Pazé também investiga, por outro viés, a sociabilidade na água. Ponto de encontro e espaço para lazer, a piscina agrega _mais do que qualquer outra dependência do Sesc_ pessoas de todas as idades e procedências. No vídeo que o artista apresenta, que foi filmado em baixo d’água, na piscina do Sesc Vila Mariana, os diversos usos deste espaço são flagrados do ponto de vista de quem nada: a mãe com o bebê, as senhoras que se reúnem para fazer hidroginástica e conversar, crianças e adultos nadando, casais de namorados.

A visão submersa, naturalmente turvada pela densidade da água, vai revelando, com o decorrer do tempo, a distensão temporal que se experimenta na água.
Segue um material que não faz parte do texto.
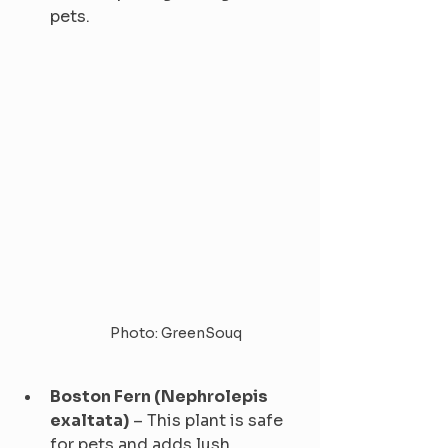
pets.
Photo: GreenSouq
Boston Fern (Nephrolepis 
exaltata)
 – This plant is safe 
for pets and adds lush 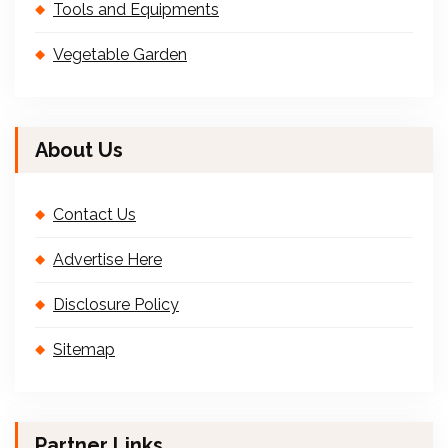
Tools and Equipments
Vegetable Garden
About Us
Contact Us
Advertise Here
Disclosure Policy
Sitemap
Partner Links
Os personagens do vídeo, cujas cabeças mal aparecem, são plenamente corporais: um devir-corpo, para usar a expressão de Deleuze. Na piscina, todos partilham sem problemas o espaço delimitado, mergulham em si mesmos, protagonizam inconscientemente uma dança delicada e mágica. O vídeo de Pazé é mágico e delicado, silencioso, introspectivo e meditativo. É como nadar.

Sonia Guggisberg flagra esse contexto pelo avesso. Nos objetos, com imagens de uma nadadora contidas em bolhas de plástico, assim como no vídeo projetado no chão que mostra um nadador esforçando-se para se mover na piscina, a questão da imobilidade é frisada. O nadador tem seus movimentos contidos por uma corda: ele nada e nada até a exaustão sem sair do lugar. A nadadora está também restrita em seus movimentos, além de aprisionada dentro da bolha.

Conhecida por trabalhar sempre com materiais moles em suas esculturas, que ganham configurações diferentes a cada vez em que são expostas, a artista insere no trabalho a figura humana paradoxalmente imóvel. A água serve aqui como metáfora de seu revés. Fluxo e refluxo convivem nesse conjunto de obras de Sonia Guggisberg, uma vez que elas tratam da ilusão contemporânea de mobilidade constante. Movimenta-se muito para deslocar-se muito pouco.

“Mergulhos” reúne obras que ativam a imaginação do visitante e o colocam em um transe semelhante àqueles experimentados quando se está debaixo d’água: suspensão dos pensamentos e deleite, ou plena ação cerebral e insights reveladores.